REQUIRED ACTION: Below are records; reproduce exactly the lines from the one that has "ขลา และฝ่ายปกครอง นำกำลังเจ้าหน้าที่ลงเรือ" through the one that has "Elektrofahrzeuge mit 1", ends included, and nothing more.

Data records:
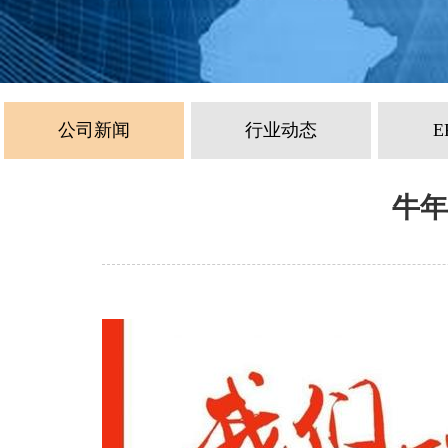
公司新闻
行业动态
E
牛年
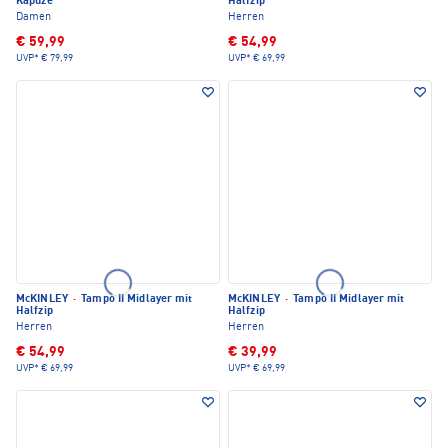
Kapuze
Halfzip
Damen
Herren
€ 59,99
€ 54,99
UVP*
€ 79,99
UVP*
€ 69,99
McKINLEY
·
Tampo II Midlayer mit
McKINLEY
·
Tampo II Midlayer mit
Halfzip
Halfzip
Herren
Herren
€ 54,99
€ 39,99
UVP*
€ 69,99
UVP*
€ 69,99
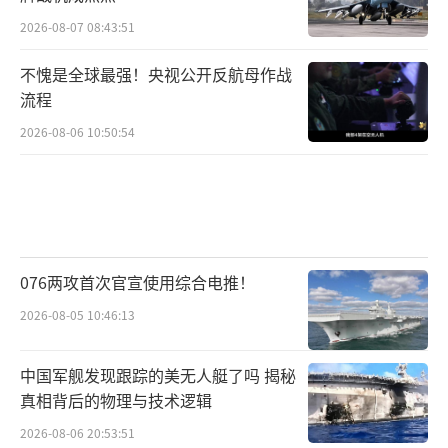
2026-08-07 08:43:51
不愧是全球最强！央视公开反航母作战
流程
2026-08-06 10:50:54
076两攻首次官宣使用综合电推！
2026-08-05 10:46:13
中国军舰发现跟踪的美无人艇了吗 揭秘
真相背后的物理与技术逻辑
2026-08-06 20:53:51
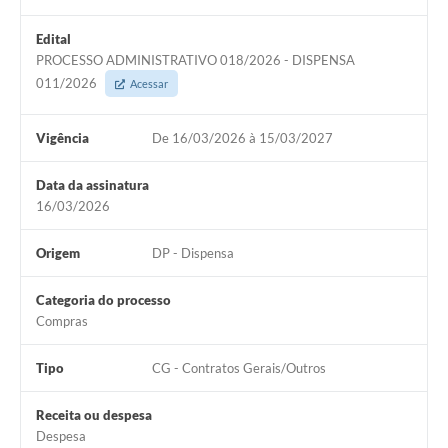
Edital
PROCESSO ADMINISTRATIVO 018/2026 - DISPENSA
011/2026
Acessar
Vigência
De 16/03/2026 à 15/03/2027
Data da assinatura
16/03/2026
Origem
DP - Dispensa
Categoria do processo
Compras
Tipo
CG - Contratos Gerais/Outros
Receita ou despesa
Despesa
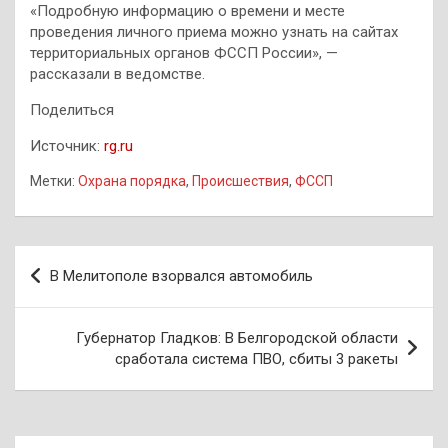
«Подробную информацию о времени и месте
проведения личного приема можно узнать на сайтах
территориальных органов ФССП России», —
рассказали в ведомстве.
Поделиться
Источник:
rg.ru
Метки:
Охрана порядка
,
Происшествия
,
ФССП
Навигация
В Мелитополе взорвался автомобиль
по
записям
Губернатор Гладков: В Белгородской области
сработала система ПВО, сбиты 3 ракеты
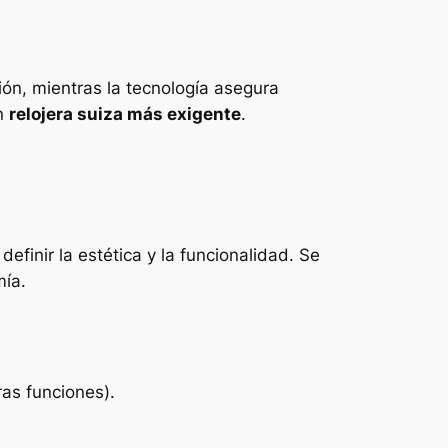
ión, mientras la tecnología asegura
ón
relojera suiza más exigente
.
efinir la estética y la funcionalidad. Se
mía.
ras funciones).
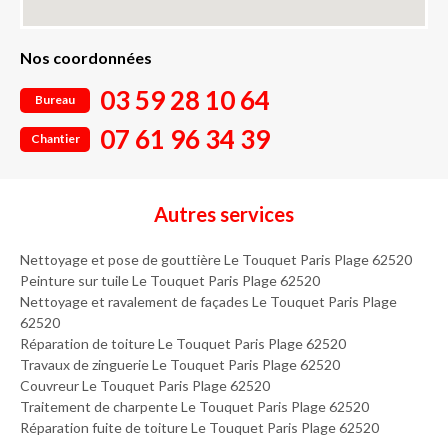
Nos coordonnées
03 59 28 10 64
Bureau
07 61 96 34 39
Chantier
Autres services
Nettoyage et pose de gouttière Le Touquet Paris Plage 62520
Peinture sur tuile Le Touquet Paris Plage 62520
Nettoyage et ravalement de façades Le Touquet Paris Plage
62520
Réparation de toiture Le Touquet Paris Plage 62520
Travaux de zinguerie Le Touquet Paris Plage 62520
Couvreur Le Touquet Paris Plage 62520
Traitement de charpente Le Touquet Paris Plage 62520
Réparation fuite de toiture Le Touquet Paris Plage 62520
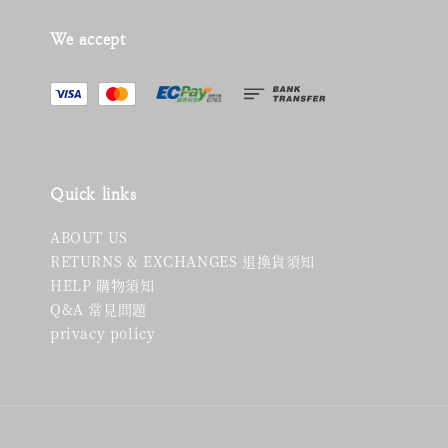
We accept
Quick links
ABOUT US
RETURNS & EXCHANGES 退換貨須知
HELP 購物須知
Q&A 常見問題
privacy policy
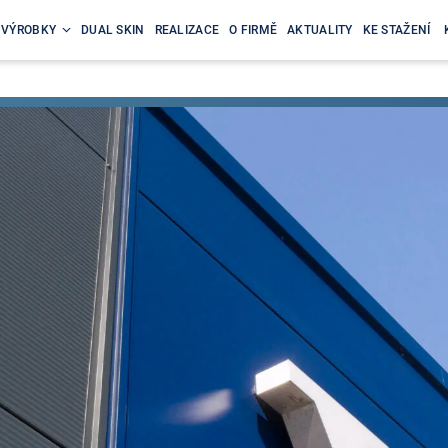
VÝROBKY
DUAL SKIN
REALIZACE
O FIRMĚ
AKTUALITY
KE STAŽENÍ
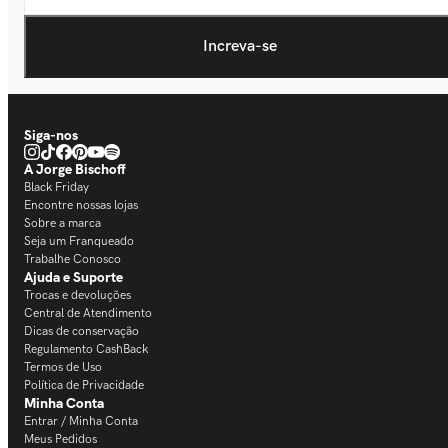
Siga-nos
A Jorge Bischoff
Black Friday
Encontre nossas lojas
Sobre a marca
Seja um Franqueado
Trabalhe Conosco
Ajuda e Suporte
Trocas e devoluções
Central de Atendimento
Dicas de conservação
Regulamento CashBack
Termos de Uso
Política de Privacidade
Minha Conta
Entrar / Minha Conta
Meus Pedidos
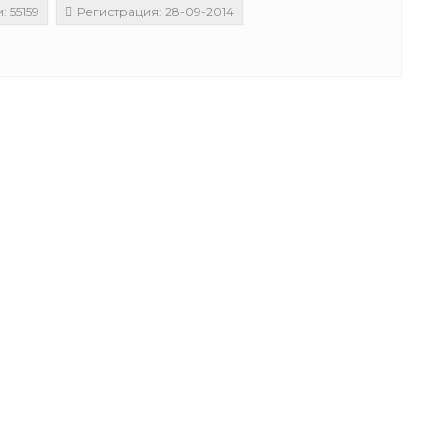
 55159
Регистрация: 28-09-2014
...
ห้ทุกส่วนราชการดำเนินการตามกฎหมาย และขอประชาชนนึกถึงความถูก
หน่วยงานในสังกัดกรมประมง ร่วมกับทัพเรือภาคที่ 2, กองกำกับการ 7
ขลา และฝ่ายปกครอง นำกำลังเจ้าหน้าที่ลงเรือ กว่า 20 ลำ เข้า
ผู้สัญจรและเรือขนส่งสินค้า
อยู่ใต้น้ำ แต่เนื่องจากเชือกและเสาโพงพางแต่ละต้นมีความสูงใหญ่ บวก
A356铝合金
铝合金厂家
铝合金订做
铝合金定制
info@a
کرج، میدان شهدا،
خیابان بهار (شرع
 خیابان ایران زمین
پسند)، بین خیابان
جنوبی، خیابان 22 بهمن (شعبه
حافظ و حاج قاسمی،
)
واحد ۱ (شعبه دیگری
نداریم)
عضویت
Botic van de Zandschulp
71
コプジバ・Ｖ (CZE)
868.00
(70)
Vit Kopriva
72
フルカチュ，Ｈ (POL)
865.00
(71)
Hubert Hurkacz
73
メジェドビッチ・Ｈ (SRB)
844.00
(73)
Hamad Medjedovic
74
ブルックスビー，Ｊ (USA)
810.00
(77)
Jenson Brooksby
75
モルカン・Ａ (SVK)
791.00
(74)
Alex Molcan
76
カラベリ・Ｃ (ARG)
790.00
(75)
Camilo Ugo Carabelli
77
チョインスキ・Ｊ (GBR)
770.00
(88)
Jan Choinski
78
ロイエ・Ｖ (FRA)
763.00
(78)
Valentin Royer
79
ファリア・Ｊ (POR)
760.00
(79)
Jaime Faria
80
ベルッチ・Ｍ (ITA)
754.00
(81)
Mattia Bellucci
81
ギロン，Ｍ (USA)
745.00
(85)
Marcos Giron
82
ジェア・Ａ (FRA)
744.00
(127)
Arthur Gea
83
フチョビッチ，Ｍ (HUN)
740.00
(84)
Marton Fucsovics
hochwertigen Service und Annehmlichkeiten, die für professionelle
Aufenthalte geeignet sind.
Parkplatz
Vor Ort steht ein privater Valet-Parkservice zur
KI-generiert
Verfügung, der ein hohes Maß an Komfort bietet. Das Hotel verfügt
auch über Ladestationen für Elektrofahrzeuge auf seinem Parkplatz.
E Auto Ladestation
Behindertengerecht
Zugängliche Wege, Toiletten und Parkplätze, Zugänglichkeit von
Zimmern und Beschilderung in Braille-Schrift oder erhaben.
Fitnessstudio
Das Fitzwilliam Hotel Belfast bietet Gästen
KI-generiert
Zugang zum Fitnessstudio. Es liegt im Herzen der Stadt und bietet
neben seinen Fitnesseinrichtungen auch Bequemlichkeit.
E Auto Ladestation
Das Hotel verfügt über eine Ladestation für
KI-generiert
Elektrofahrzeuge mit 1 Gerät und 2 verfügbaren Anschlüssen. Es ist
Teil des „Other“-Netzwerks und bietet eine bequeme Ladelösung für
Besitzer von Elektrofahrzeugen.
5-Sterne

ANSWER TO THE PROBLEM:
ขลา และฝ่ายปกครอง นำกำลังเจ้าหน้าที่ลงเรือ กว่า 20 ลำ เข้า
ผู้สัญจรและเรือขนส่งสินค้า
อยู่ใต้น้ำ แต่เนื่องจากเชือกและเสาโพงพางแต่ละต้นมีความสูงใหญ่ บวก
A356铝合金
铝合金厂家
铝合金订做
铝合金定制
info@a
کرج، میدان شهدا،
خیابان بهار (شرع
 خیابان ایران زمین
پسند)، بین خیابان
جنوبی، خیابان 22 بهمن (شعبه
حافظ و حاج قاسمی،
)
واحد ۱ (شعبه دیگری
نداریم)
عضویت
Botic van de Zandschulp
71
コプジバ・Ｖ (CZE)
868.00
(70)
Vit Kopriva
72
フルカチュ，Ｈ (POL)
865.00
(71)
Hubert Hurkacz
73
メジェドビッチ・Ｈ (SRB)
844.00
(73)
Hamad Medjedovic
74
ブルックスビー，Ｊ (USA)
810.00
(77)
Jenson Brooksby
75
モルカン・Ａ (SVK)
791.00
(74)
Alex Molcan
76
カラベリ・Ｃ (ARG)
790.00
(75)
Camilo Ugo Carabelli
77
チョインスキ・Ｊ (GBR)
770.00
(88)
Jan Choinski
78
ロイエ・Ｖ (FRA)
763.00
(78)
Valentin Royer
79
ファリア・Ｊ (POR)
760.00
(79)
Jaime Faria
80
ベルッチ・Ｍ (ITA)
754.00
(81)
Mattia Bellucci
81
ギロン，Ｍ (USA)
745.00
(85)
Marcos Giron
82
ジェア・Ａ (FRA)
744.00
(127)
Arthur Gea
83
フチョビッチ，Ｍ (HUN)
740.00
(84)
Marton Fucsovics
hochwertigen Service und Annehmlichkeiten, die für professionelle
Aufenthalte geeignet sind.
Parkplatz
Vor Ort steht ein privater Valet-Parkservice zur
KI-generiert
Verfügung, der ein hohes Maß an Komfort bietet. Das Hotel verfügt
auch über Ladestationen für Elektrofahrzeuge auf seinem Parkplatz.
E Auto Ladestation
Behindertengerecht
Zugängliche Wege, Toiletten und Parkplätze, Zugänglichkeit von
Zimmern und Beschilderung in Braille-Schrift oder erhaben.
Fitnessstudio
Das Fitzwilliam Hotel Belfast bietet Gästen
KI-generiert
Zugang zum Fitnessstudio. Es liegt im Herzen der Stadt und bietet
neben seinen Fitnesseinrichtungen auch Bequemlichkeit.
E Auto Ladestation
Das Hotel verfügt über eine Ladestation für
KI-generiert
Elektrofahrzeuge mit 1 Gerät und 2 verfügbaren Anschlüssen. Es ist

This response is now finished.